Lorna: My mother let our TV go when I was three, so I grew up with nothing to do but read, and I read omnivorously. I hope the melodrama, sexism, and racism of many children’s “classics” has been left behind in my writing, but I developed a literary voice that is a result of long immersion in all kinds of texts.

In high school, college, and grad school I did deep dives into Romantic and neo-Romantic (Frost, for example) lyrics, which I believe inform my poetry now. Also in grad school, I read a lot of African American literature. I believe this, along with my musical studies (I’m a violinist), informs my sensitivity to dialogue and my careful shaping of my own writerly voice.

When I began to write seriously, after my children were mostly grown, I decided to explore my talent for humor, partly because I felt my earlier college efforts were heavy-handed. Ever since I attended a performance of H.M.S. Pinafore when I was five, I have loved wit of all kinds, from Dorothy Parker and S.G. Perelman and the Marx Brothers through Randy Rainbow, and on the other side of the pond, Gilbert and Sullivan, Wilde, Saki, P.G. Wodehouse, The Goon Show, and Mitchell and Webb. I did not write much humor until later, but the Brits, especially, have influenced the humorous writing I do now.
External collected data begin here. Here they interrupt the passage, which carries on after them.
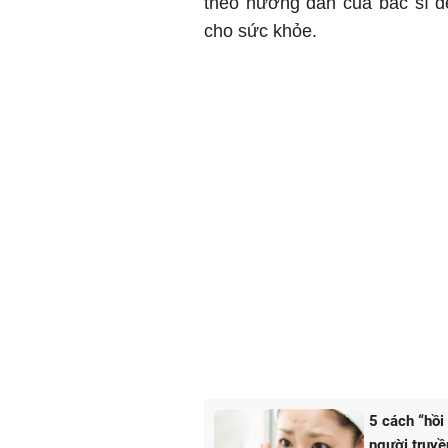
theo hướng dẫn của bác sĩ đ
cho sức khỏe.
5 cách “hồi
người truyề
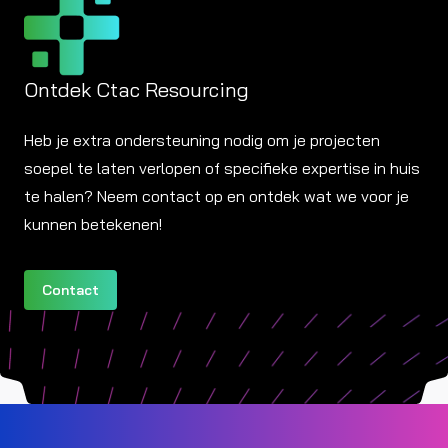
Ontdek Ctac Resourcing
Heb je extra ondersteuning nodig om je projecten
soepel te laten verlopen of specifieke expertise in huis
te halen? Neem contact op en ontdek wat we voor je
kunnen betekenen!
Contact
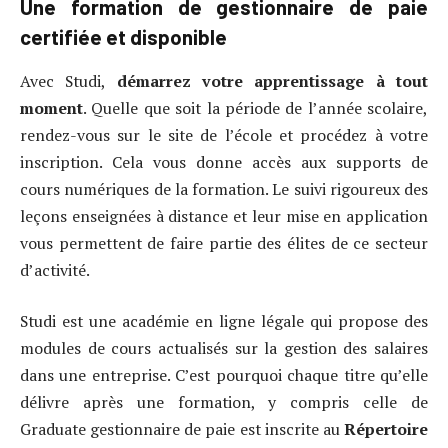
Une formation de gestionnaire de paie
certifiée et disponible
Avec Studi,
démarrez votre apprentissage à tout
moment
. Quelle que soit la période de l’année scolaire,
rendez-vous sur le site de l’école et procédez à votre
inscription. Cela vous donne accès aux supports de
cours numériques de la formation. Le suivi rigoureux des
leçons enseignées à distance et leur mise en application
vous permettent de faire partie des élites de ce secteur
d’activité.
Studi est une académie en ligne légale qui propose des
modules de cours actualisés sur la gestion des salaires
dans une entreprise. C’est pourquoi chaque titre qu’elle
délivre après une formation, y compris celle de
Graduate gestionnaire de paie est inscrite au
Répertoire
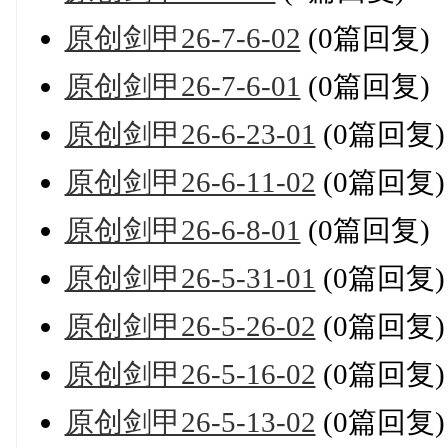
原创剑甲26-7-6-02
(0篇回复)
原创剑甲26-7-6-01
(0篇回复)
原创剑甲26-6-23-01
(0篇回复)
原创剑甲26-6-11-02
(0篇回复)
原创剑甲26-6-8-01
(0篇回复)
原创剑甲26-5-31-01
(0篇回复)
原创剑甲26-5-26-02
(0篇回复)
原创剑甲26-5-16-02
(0篇回复)
原创剑甲26-5-13-02
(0篇回复)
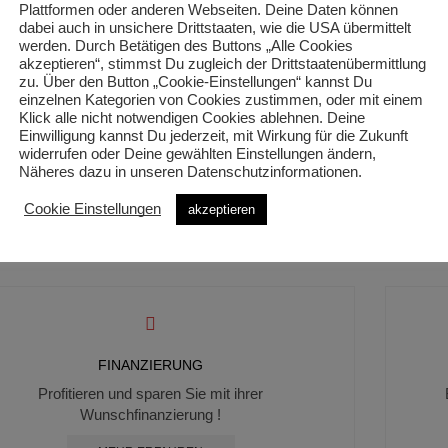
LANAO 20 PRO
LANAO 20 PRO
Plattformen oder anderen Webseiten. Deine Daten können
dabei auch in unsichere Drittstaaten, wie die USA übermittelt
Ghost
Ghost
werden. Durch Betätigen des Buttons „Alle Cookies
499,00
€
499,00
€
inclusive 19% Mwst
inclusive 19% Mws
akzeptieren“, stimmst Du zugleich der Drittstaatenübermittlung
zu. Über den Button „Cookie-Einstellungen“ kannst Du
einzelnen Kategorien von Cookies zustimmen, oder mit einem
Klick alle nicht notwendigen Cookies ablehnen. Deine
Einwilligung kannst Du jederzeit, mit Wirkung für die Zukunft
widerrufen oder Deine gewählten Einstellungen ändern,
VERSAND DEUTSCHLAND & ÖSTERREICH
Näheres dazu in unseren Datenschutzinformationen.
r liefern in alle Bundesländer deutschlandweit und
Wir
Cookie Einstellungen
akzeptieren
nach Österreich !
FINANZIERUNG
Profitieren und sparen Sie mit ihrer
Wunschfinanzierung !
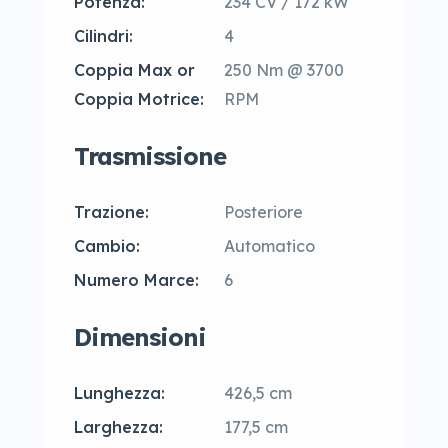
Potenza:
234 CV / 172 kW
Cilindri:
4
Coppia Max or
250 Nm @ 3700
Coppia Motrice:
RPM
Trasmissione
Trazione:
Posteriore
Cambio:
Automatico
Numero Marce:
6
Dimensioni
Lunghezza:
426,5 cm
Larghezza:
177,5 cm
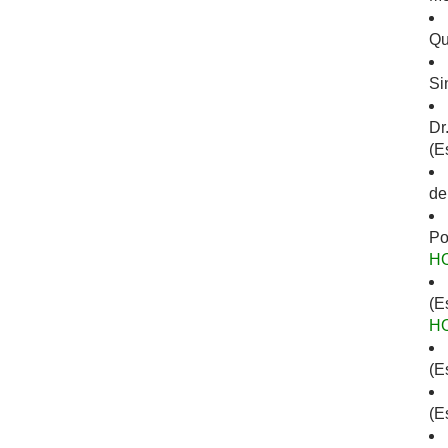
Qu
Si
Dr
(E
de
Po
H
(E
H
(E
(E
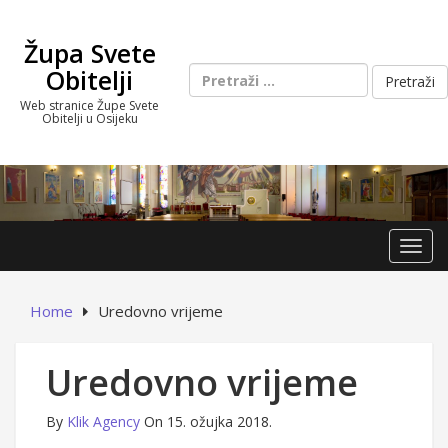
Skip
to
Župa Svete
content
Pretraži:
Obitelji
Web stranice Župe Svete
Obitelji u Osijeku
Toggl
Home
Uredovno vrijeme
Uredovno vrijeme
By
Klik Agency
On 15. ožujka 2018.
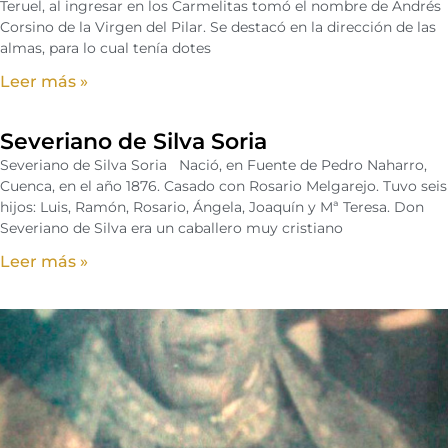
Teruel, al ingresar en los Carmelitas tomó el nombre de Andrés
Corsino de la Virgen del Pilar. Se destacó en la dirección de las
almas, para lo cual tenía dotes
Leer más »
Severiano de Silva Soria
Severiano de Silva Soria Nació, en Fuente de Pedro Naharro,
Cuenca, en el año 1876. Casado con Rosario Melgarejo. Tuvo seis
hijos: Luis, Ramón, Rosario, Ángela, Joaquín y Mª Teresa. Don
Severiano de Silva era un caballero muy cristiano
Leer más »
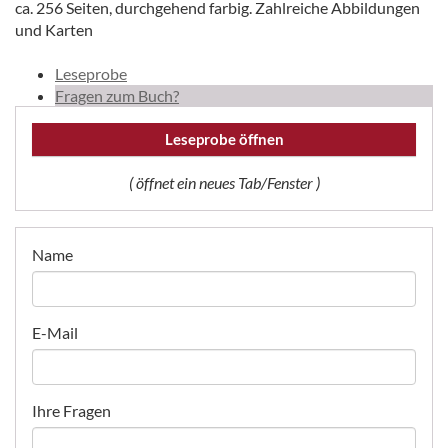
ca. 256 Seiten, durchgehend farbig. Zahlreiche Abbildungen
und Karten
Leseprobe
Fragen zum Buch?
Leseprobe öffnen
( öffnet ein neues Tab/Fenster )
Name
E-Mail
Ihre Fragen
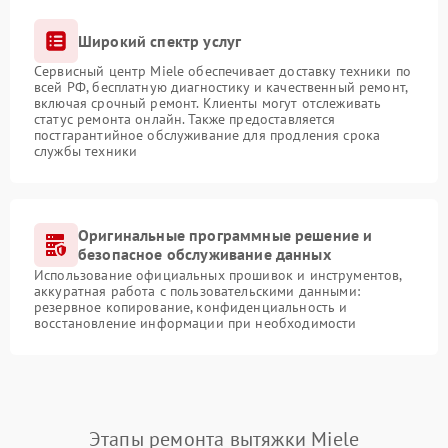
Широкий спектр услуг
Сервисный центр Miele обеспечивает доставку техники по
всей РФ, бесплатную диагностику и качественный ремонт,
включая срочный ремонт. Клиенты могут отслеживать
статус ремонта онлайн. Также предоставляется
постгарантийное обслуживание для продления срока
службы техники
Оригинальные программные решение и
безопасное обслуживание данных
Использование официальных прошивок и инструментов,
аккуратная работа с пользовательскими данными:
резервное копирование, конфиденциальность и
восстановление информации при необходимости
Этапы ремонта вытяжки Miele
I also began to write genre fiction because it pays better, and I found I had a dark side that is suited to horror. I think my graduate studies of Edgar Allan Poe and Stephen King helped me make the horror “real” by associating it indirectly with real horrors. In science fiction, I believe Bradbury, who also wrote horror, has influenced my dystopian imaginings and helped me create atmosphere.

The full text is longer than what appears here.